Better than Databricks?

Unlike Snowflake, Databricks is a unified analytics platform that excels at processing large data sets using Apache Spark. While Databricks offers streaming data capabilities, its primary focus is on data engineering, machine learning, and collaborative analytics. This means that while it can handle real-time data, setup and maintenance can be more complex compared to Snowpipe’s straightforward approach.

“The main difference is that Snowflake was designed at its core as a data warehouse solution, while Databricks was built as an ML pipeline solution. Increasingly, the data world is combining these offerings, so that Amazon, Snowflake, and Databricks are competing for an all-in-one solution,” the user wrote on Reddit.

However, Databricks’ current goal is to build USB AI where providers don’t have to worry about where their data is stored. The company’s recent acquisition of Tabular is proof of that.

“We don’t understand all the intricacies of Iceberg, but the original creators of Apache Iceberg do. So now at Databricks we have people from both of those projects, Delta and Iceberg. We really want to double down on making sure that UniForm has full 100% compatibility and interoperability for both of them,” Databricks CEO Ali Ghodsi said at Data+ AI Summit 2024.

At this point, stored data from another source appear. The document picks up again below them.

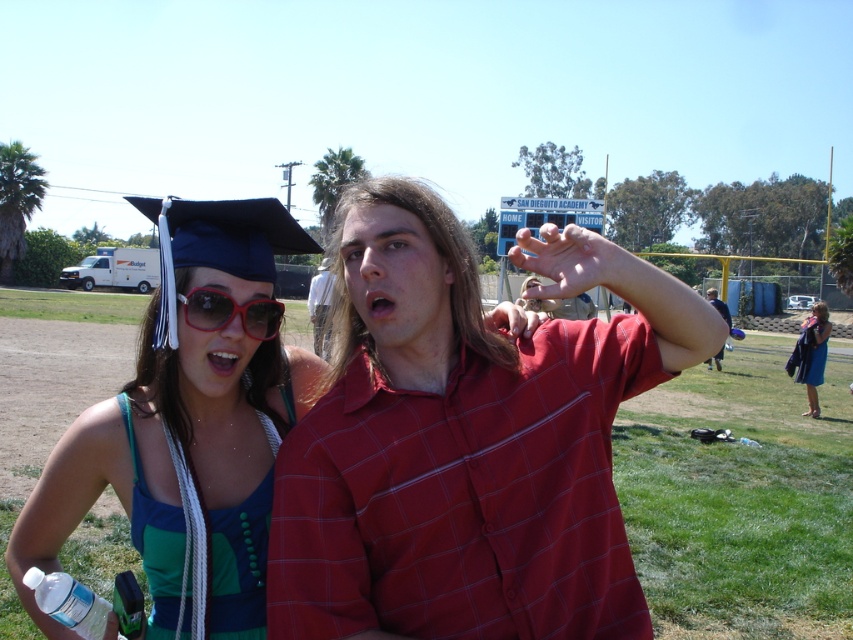 Does green satin gown at left have a greater width compared to blue satin gown at lower right?

In fact, green satin gown at left might be narrower than blue satin gown at lower right.

Can you confirm if green satin gown at left is positioned to the left of blue satin gown at lower right?

Correct, you'll find green satin gown at left to the left of blue satin gown at lower right.

Who is more distant from viewer, (177, 573) or (798, 353)?

Positioned behind is point (798, 353).

This screenshot has width=853, height=640. Identify the location of green satin gown at left. (238, 564).

Can you confirm if red plaid shirt at center is smaller than green satin gown at left?

No.

Image resolution: width=853 pixels, height=640 pixels. What do you see at coordinates (468, 440) in the screenshot? I see `red plaid shirt at center` at bounding box center [468, 440].

This screenshot has width=853, height=640. In order to click on red plaid shirt at center in this screenshot , I will do `click(468, 440)`.

Does point (198, 568) come behind point (144, 504)?

No, (198, 568) is closer to viewer.

Is point (76, 490) positioned in front of point (187, 604)?

No, it is not.

At what (x,y) coordinates should I click in order to perform the action: click on matte blue graduation cap at upper left. Please return your answer as a coordinate pair (x, y). The height and width of the screenshot is (640, 853). Looking at the image, I should click on (186, 432).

Databricks also announced the general availability of Delta Lake UniForm, which supports Delta Lake and Iceberg formats. Meanwhile, Snowflake recently announced Polaris Catalog, a vendor-neutral, open catalog implementation for Apache Iceberg, at its Data Cloud Summit earlier this year.

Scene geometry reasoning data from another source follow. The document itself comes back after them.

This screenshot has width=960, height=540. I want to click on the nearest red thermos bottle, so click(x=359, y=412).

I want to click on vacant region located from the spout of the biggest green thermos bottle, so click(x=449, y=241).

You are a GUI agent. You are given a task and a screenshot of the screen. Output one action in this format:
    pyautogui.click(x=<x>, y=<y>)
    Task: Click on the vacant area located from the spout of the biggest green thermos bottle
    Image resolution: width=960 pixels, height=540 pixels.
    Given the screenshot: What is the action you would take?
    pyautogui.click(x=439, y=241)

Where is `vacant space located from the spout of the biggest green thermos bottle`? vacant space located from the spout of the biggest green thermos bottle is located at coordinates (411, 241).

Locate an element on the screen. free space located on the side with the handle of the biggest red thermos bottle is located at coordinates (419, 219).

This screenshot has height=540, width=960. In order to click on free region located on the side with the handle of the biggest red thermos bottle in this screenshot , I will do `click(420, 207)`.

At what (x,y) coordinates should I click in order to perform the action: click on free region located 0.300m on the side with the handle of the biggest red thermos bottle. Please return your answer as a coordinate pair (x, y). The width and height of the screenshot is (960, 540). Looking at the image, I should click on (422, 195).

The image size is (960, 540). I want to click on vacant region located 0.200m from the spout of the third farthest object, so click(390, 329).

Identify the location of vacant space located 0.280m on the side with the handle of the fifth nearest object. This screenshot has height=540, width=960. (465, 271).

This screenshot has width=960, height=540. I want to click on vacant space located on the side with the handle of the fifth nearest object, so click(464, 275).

Notable Databricks customers include Adobe, AT&T, Block (Square, CashApp, Tidal), Burberry, Rivian, and US Postal Service.

Ghodsi noted that every company’s data assets are being placed in multiple data stores, and data is being siloed everywhere. This ultimately creates a lot of complexity and huge costs for companies, and ultimately locks them into these proprietary system silos.

He explained that the idea was for users to be able to own their data and store it in data lakes, where each provider can then connect their data platforms to that data, allowing users to decide which platform works best for them. This removes lock-in, reduces costs, and also allows users to get a lot more use cases by giving them the ability to use different engines for different purposes if they want.